A model of President Donald Trump's proposed paint scheme of the next generation of Air Force One is displayed in the Oval Office. Photo: AFP / Alex Wong / Getty Images

When the current Air Force One descends from the sky on a presidential visit, those who witness the landing often are moved by the grace and power of the jet as it ferries the president to diplomatic visits, crisis spots or, yes, campaign stops.

More than anything, such reverential reactions are a tribute to the understated design of the aircraft. The color scheme of classic white and aquamarine blue is bisected by a sweeping royal blue “speed line” toward the tail. Air Force One’s design, with confidence and timeless beauty, reflects the power of the leader of the free world.

Air Force One was conceived in 1962 by Raymond Loewy, the self-styled “father of industrial design,” who changed the appearance of America’s consumer marketplace from 1928 to the 1970s with his work creating the Greyhound Scenicruiser bus, streamlined locomotives and Studebaker cars and the logos for Shell and Exxon.

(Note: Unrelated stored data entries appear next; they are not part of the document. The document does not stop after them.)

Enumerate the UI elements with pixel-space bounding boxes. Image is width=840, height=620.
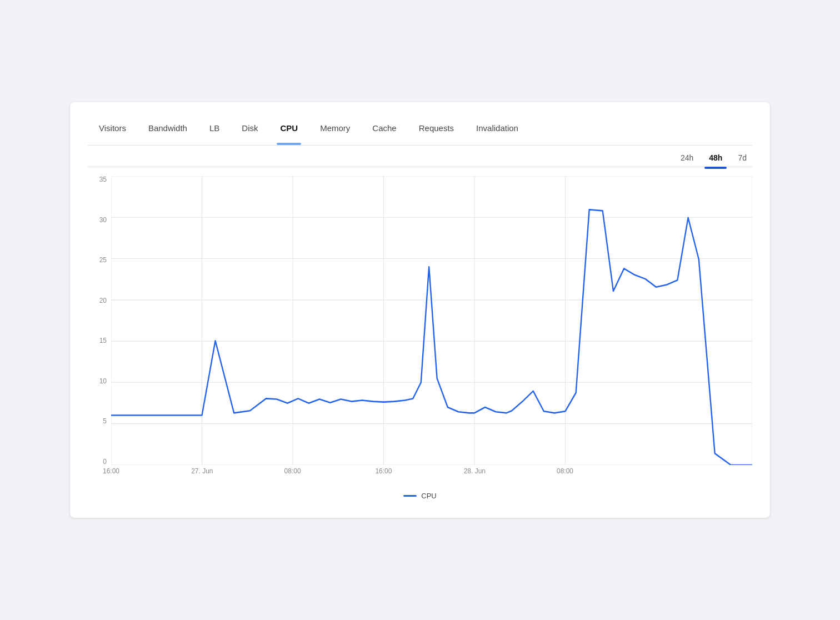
y-axis-labels: 0 5 10 15 20 25 30 35 xyxy=(88,176,111,465)
tab-visitors[interactable]: Visitors xyxy=(88,118,137,138)
tab-divider xyxy=(88,145,752,146)
chart-legend: CPU xyxy=(88,492,752,500)
y-label-30: 30 xyxy=(88,217,111,223)
y-label-25: 25 xyxy=(88,257,111,263)
x-label-0800a: 08:00 xyxy=(284,467,301,475)
chart-svg xyxy=(111,176,752,465)
x-label-1600b: 16:00 xyxy=(375,467,392,475)
time-btn-24h[interactable]: 24h xyxy=(675,151,699,164)
y-label-5: 5 xyxy=(88,418,111,424)
x-label-27jun: 27. Jun xyxy=(191,467,213,475)
tab-bar: Visitors Bandwidth LB Disk CPU Memory Ca… xyxy=(88,118,752,138)
y-label-10: 10 xyxy=(88,378,111,384)
tab-memory[interactable]: Memory xyxy=(309,118,361,138)
y-label-0: 0 xyxy=(88,458,111,465)
x-label-28jun: 28. Jun xyxy=(464,467,486,475)
time-btn-48h[interactable]: 48h xyxy=(703,151,728,164)
time-controls: 24h 48h 7d xyxy=(88,146,752,167)
tab-lb[interactable]: LB xyxy=(198,118,231,138)
x-label-0800b: 08:00 xyxy=(557,467,573,475)
time-divider xyxy=(88,167,752,167)
tab-bandwidth[interactable]: Bandwidth xyxy=(137,118,198,138)
tab-requests[interactable]: Requests xyxy=(408,118,465,138)
chart-area: 0 5 10 15 20 25 30 35 xyxy=(88,176,752,487)
x-axis-labels: 16:00 27. Jun 08:00 16:00 28. Jun 08:00 xyxy=(111,467,752,487)
chart-inner xyxy=(111,176,752,465)
main-card: Visitors Bandwidth LB Disk CPU Memory Ca… xyxy=(70,102,770,518)
legend-line-icon xyxy=(403,495,417,497)
y-label-20: 20 xyxy=(88,297,111,304)
tab-invalidation[interactable]: Invalidation xyxy=(465,118,529,138)
cpu-line xyxy=(111,209,752,465)
tab-disk[interactable]: Disk xyxy=(231,118,269,138)
time-btn-7d[interactable]: 7d xyxy=(732,151,752,164)
tab-cache[interactable]: Cache xyxy=(361,118,407,138)
legend-label: CPU xyxy=(421,492,436,500)
tab-cpu[interactable]: CPU xyxy=(269,118,309,138)
y-label-15: 15 xyxy=(88,337,111,344)
y-label-35: 35 xyxy=(88,176,111,183)
x-label-1600: 16:00 xyxy=(103,467,119,475)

Called upon to improve the design of the presidential plane by John F Kennedy and Jacqueline Kennedy, the designer immediately booked a flight to Washington.

Added to this hallowed history is President Donald Trump, a man whose relationship to understatement ends with his bulk-concealing black overcoat, with a changed design for Air Force One that’s included in the Department of Defense budget for 2021. The new look effectively communicates the power of the president’s massive ego, but little else.

Trump, who explained he wanted Air Force One to “look more American,” has come up with a design that looks less like an emblem of greatness than a US Postal Service truck with wings.

The proposed Air Force One design, supposedly created by Trump himself, uses the iconic colors of the American flag to create a billboard of sorts that is about as subtle as Evel Knievel’s All-American leather jumpsuit. The top of the fuselage will be all white, with a red strip setting off the royal blue covering the belly of the aircraft and its engines.

Even a cursory glance at the ersatz patriotism embodied in this creatively impotent prototype calls up images not of subtle and effective American power but, rather, cheap, gaudy flag designs on motorcycle helmets, swimwear and Apollo Creed’s ring wardrobe.

It’s easy to surmise where Trump received his design inspiration. He, like Knievel and Elvis, has always preferred the gaudy over muted elegance. One visit to Trump Tower, or any Trump endeavor, will reveal design schemes dripping with more gold than Tutankhamun, or at least Mr T.

Sharp-eyed observers of the new look also can see another source of Trumpian design inspiration – his own Trump Force One, the Boeing 757 Trump used as his flying throne room preceding and during his 2016 election campaign. The design uses a dark shade to top the fuselage, with red stripes belting the white belly of the aircraft. All these design motifs in Trump’s red-white-and-blue re-do add up to a final image that says not “America is here,” but “Hey, your package has arrived!”

Republican presidential candidate Donald Trump pumps his fist as he steps out of his campaign plane for a campaign rally at Orlando Sanford International Airport on October 25, 2016, in Florida. Photo: AFP / Joe Raedle / Getty Images

Loewy’s first ideas for the plane were predominantly red, but Kennedy saw hints of imperialism (not to mention Sovietism) in these early looks. According to the 1967 notes in Loewy’s archive, the designer came to the White House with four graphic proposals and five lettering ideas. Kennedy made the decision to make the color pattern blue. In his book Industrial Design, Loewy, who was no stranger to self-aggrandizement, described himself and the president sprawled on the floor working on the design.

Loewy’s final creation retained the white top section but substituted sweeping shades of blue, including the aquamarine that covered the lower nose section and the cowling on the engines. Loewy substituted “United States of America” on the fuselage and placed a flag on the tail section. The typeface for the fuselage lettering supposedly was inspired by the type used in the heading of the Declaration of Independence. “United States of America” was set in widely spaced Caslon typeface.

What Trump and his enablers forget and what designer Loewy preached is that image is everything. The modernistic swoops and curves of the Loewy Air Force One design suggest diplomacy and cooperation. The ultramarine blue used in the lower parts of the plane is the color of diplomacy, peaceful reflection and reverie. It’s no accident that the United Nations uses the same color.

Loewy famously said the “most beautiful curve in the world is the sales curve,” but it’s a good bet that the public won’t buy the “new and improved” Air Force One.

What has always made America great is its discretion and diplomacy in wielding great power. Trump’s new design for America’s plane may shout “America First!” but real power lies in not having to say anything at all.

John Wall

John Wall is the author of Streamliner, a biography of Raymond Loewy published by Johns Hopkins University Press.